Example ambiguous input:
```
dep
```
If this could match:
```
deploy
describe
delete
```
Argot should return:
```
Ambiguous command "dep".
Did you mean:
deploy
describe
delete
```
Agents should receive a structured version of this response.
---
# Error Handling
Argot uses structured error types via `thiserror`.
```rust
#[derive(Debug, thiserror::Error)]
pub enum ResolveError {
#[error("unknown command: {0}")]
Unknown(String),
#[error("ambiguous command \"{input}\": could match {candidates:?}")]
Ambiguous {
input: String,
candidates: Vec<String>,
},
}
```
Library code should never `unwrap()`. All fallible operations return `Result<T, E>`.
---
# Design Principles
Argot follows several guiding principles.
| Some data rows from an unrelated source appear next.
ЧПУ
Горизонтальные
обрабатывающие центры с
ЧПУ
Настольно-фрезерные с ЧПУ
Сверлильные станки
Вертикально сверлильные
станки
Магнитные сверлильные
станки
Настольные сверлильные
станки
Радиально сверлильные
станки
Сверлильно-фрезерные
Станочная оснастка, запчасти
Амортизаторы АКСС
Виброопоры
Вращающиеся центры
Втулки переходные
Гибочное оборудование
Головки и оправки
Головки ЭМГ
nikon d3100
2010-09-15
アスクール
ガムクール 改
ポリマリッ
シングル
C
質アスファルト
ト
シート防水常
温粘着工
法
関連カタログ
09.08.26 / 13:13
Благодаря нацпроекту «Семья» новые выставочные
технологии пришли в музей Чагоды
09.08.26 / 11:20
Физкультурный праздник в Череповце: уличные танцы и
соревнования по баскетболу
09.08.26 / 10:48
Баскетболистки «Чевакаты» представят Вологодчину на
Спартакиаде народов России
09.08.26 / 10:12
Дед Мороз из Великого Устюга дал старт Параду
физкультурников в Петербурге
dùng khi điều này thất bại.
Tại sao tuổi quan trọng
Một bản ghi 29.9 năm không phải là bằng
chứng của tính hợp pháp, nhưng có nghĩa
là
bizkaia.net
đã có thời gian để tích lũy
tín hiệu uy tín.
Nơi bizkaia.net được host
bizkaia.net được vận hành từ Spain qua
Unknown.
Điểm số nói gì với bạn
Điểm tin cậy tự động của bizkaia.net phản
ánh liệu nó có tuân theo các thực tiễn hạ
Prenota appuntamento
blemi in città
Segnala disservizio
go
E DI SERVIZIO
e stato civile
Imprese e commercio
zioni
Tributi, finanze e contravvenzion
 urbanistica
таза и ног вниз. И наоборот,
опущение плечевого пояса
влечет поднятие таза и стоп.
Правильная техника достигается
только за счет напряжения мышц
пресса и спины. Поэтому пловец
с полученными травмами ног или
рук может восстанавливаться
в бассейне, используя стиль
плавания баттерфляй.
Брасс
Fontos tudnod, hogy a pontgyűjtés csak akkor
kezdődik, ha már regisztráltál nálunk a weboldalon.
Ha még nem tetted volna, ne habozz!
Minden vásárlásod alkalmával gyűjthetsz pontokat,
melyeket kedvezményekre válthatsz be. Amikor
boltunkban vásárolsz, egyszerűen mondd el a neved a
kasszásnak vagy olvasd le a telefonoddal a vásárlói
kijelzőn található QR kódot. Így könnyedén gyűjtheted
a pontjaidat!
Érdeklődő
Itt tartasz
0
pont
### Single Source of Truth
The command model drives all outputs.
### Deterministic Behavior
Parsing and resolution should be predictable.
### Explicit Over Magical
Avoid hidden behavior or implicit command guessing.
### Discoverability
Commands should be easy to explore programmatically.
### Idiomatic Rust
Follow Rust conventions: ownership, `Result`-based error handling, `derive` macros, and feature flags for optional integrations.
---
# Future Extensions
Potential future capabilities include:
* command intent mapping
* semantic aliasing
* interactive command exploration
* IDE integrations (via LSP or rust-analyzer plugins)
* automatic documentation generation
* tool protocol adapters (MCP, OpenAI tool calling, etc.)
These should build on the existing command model rather than replace it.